In late April, the Military Forces of Colombia, with support from the Office of the Attorney General’s Technical Investigation Corps and the United States, found a large complex for the production of cocaine in a rural area of Nariño department, in the Pacific coast of Colombia. The complex, consisting of eight structures scattered over a 1 square-kilometer area in the San Sebastián district, Tumaco municipality, had the capacity to produce 6 tons of drugs monthly.
During the operations, troops from the Pacific Naval Force’s 4th Marine Corps Brigade and the Army’s Counternarcotics Brigade dismantled a solid and liquid materials warehouse, laboratories to process coca base paste, and a crystallization plant for cocaine hydrochloride, said the Navy in a press release.

“Service members found more than 4.3 tons of solid materials and 3,575 gallons of liquid materials in the complex, as well as 390 gallons of coca base paste in process and more than 1 ton of cocaine hydrochloride,” Colombian Minister of Defense Carlos Holmes Trujillo said on Twitter.
According to the Navy, the organized armed group United Guerrillas of the Pacific, a dissident group of the Revolutionary Armed Forces of Colombia, operated the complex — the largest found so far in 2020.
The Military Forces have dismantled 29 narcotrafficking facilities and seized more than 50 tons of cocaine in the Colombian Pacific from January to mid-May 2020, said the Pacific Naval Force. According to the U.S. Department of State’s 2020 International Narcotics Control Strategy Report, the Colombian Armed Forces destroyed more than 4,200 cocaine labs and seized about 378 tons of cocaine nationwide in 2019.
The operation
“The operation began after we received naval intelligence indicating that there was a cocaine hydrochloride production center in the general area of the San Sebastián district,” Colombian Navy Rear Admiral Hernando Enrique Mattos Dager, commander of the Tumaco-based 72nd Poseidón Task Force against Narcotrafficking, told Diálogo. “During the planning process, conducted with the Counternarcotics Brigade, we had the support of the DEA [U.S. Drug Enforcement Administration], which provided us information about the area through satellite photos, which helped us do the planning.”
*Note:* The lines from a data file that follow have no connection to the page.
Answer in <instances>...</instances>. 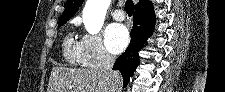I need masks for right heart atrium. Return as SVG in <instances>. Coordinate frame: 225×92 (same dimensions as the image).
Listing matches in <instances>:
<instances>
[{
  "label": "right heart atrium",
  "instance_id": "1",
  "mask_svg": "<svg viewBox=\"0 0 225 92\" xmlns=\"http://www.w3.org/2000/svg\"><path fill=\"white\" fill-rule=\"evenodd\" d=\"M111 59L101 37L84 33L78 41V61L84 67H99Z\"/></svg>",
  "mask_w": 225,
  "mask_h": 92
}]
</instances>
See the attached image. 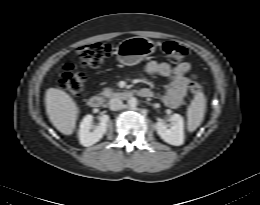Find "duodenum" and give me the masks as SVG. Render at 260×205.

With the information gathered, the military troops left Tumaco to carry out reconnaissance of the area. In four days, the units deactivated 19 grenades and two cylinders loaded with 35 kilograms of explosives before locating the structures, the Navy reported.
During reconnaissance activities, service members captured five armed individuals who were guarding the area and rescued two minors who also helped to alert the narcotraffickers, Colombian Navy Colonel Nelson Ahumada Ojeda, commander of the 4th Marine Corps Brigade, told Diálogo.
“One of the key outcomes of discovering this mega crystallization plant is that we prevented 6 tons of cocaine hydrochloride from being commercialized in U.S. and Central American markets,” Rear Adm. Mattos said. “This represents a loss of about $198 million for the illegal organization.”
“What is complex about this operation is seeing how narcotrafficking is able to build this kind of structure in such a remote place, and secondly, seeing the forest and environmental damage that narcotrafficking activities cause,” Col. Ahumada concluded. “We also found that many of the people who work in those areas do not get paid; at this point, they are essentially working to be able to consume psychoactive substances.”